To determine whether suboptimal choice with this task is a general phenomenon, Herbranson and Schroeder (2010) created a nonverbal version of the task and gave it to both humans and pigeons. Humans were given 200 trials with feedback to observe whether extended experience with the task would increase the use of an optimal switching strategy. The results were very similar to those of Granberg and Brown (1995), in which humans eventually learned to switch, but they only did so only about two thirds of the time. That is, they tended to match the probabilities of being correct for staying and switching, whereas the optimal strategy would have been to switch all of the time. This tendency to match the probabilities associated with staying and switching is typical of humans when outcomes are probabilistic (Fantino & Esfandiari, 2002).

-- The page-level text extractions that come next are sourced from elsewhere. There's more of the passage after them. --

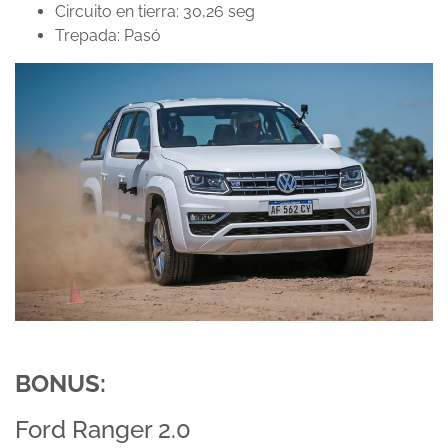
Circuito en tierra: 30,26 seg
Trepada: Pasó
BONUS:
Ford Ranger 2.0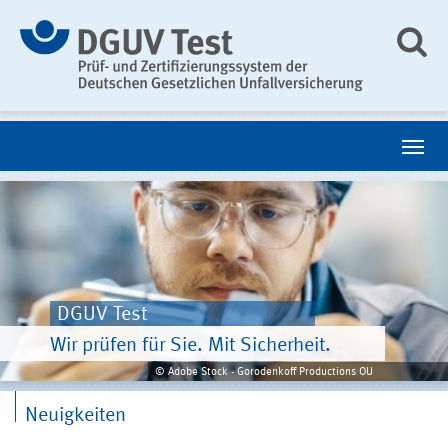
DGUV Test
Wir prüfen für Sie. Mit Sicherheit.
© Adobe Stock - Gorodenkoff Productions OU
Neuigkeiten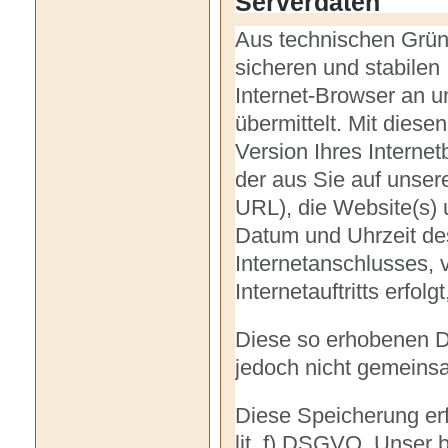
Serverdaten
Aus technischen Grün
sicheren und stabilen 
Internet-Browser an 
übermittelt. Mit diese
Version Ihres Interne
der aus Sie auf unsere
URL), die Website(s) u
Datum und Uhrzeit des
Internetanschlusses,
Internetauftritts erfolg
Diese so erhobenen D
jedoch nicht gemeins
Diese Speicherung erf
lit. f) DSGVO. Unser b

That is, humans have a tendency to search for a strategy that will work all of the time.

Interestingly, Herbranson and Schroeder (2010) found that even though pigeons initially showed a stronger bias to stay with their initial choice than did humans, the pigeons did acquire the switching strategy, and after 30 sessions of training they used it almost exclusively. From these results, it appears that pigeons, but not humans, learn to effectively solve the task.

One reason for suboptimal choice on the part of humans is the mistaken belief that when there are two options and the correct response is unknown, the probability of reinforcement for staying or switching is the same (50%). The tendency to perceive the probabilities associated with the two remaining doors in the Monty Hall dilemma as being equal has been attributed to an equiprobability bias (Lecoutre, 1992). But it does not explain the overwhelming initial tendency that humans have to stay.

In the Monty Hall dilemma, humans may be more likely to stick with their initially chosen door because of the illusion of control (Langer, 1975). That is, people often believe that they have some influence over random events. They picked the door that they picked for a reason, so why should they switch? Another reason for staying with their initial choice is that they would have greater regret if they were to switch away from their initial choice and lose than if they were to stay and lose (Gilovich, Medvec, & Chen, 1995). Related to this fear of regret by humans is the feeling of ownership of their original choice. This ownership effect, commonly referred to as the endowment effect, can be seen when people request more money to give up an object that they have been told that they own than they would pay for it if it were not theirs (Kahneman, Knetsch, & Thaler, 1986; Thaler, 1980).

Nonhuman animals have also shown evidence of an endowment effect (Brosnan et al., 2007; Lakshminaryanan, Chen, & Santos, 2008). For example, primates prefer to keep a treat that has been given to them rather than exchange that treat for an equally preferred (or more preferred) treat. This phenomenon is likely to result from the more general tendency of animals (including humans) to be loss-averse. An endowment-like effect (sometimes referred to as the sunk cost effect) also has been found in pigeons. When pigeons start responding on a schedule of reinforcement, they often prefer to continue with that schedule rather than switch to a better schedule (i.e., one that predicts reinforcement sooner; Magalhães & White, 2014; Pattison, Zentall, & Watanabe, 2012)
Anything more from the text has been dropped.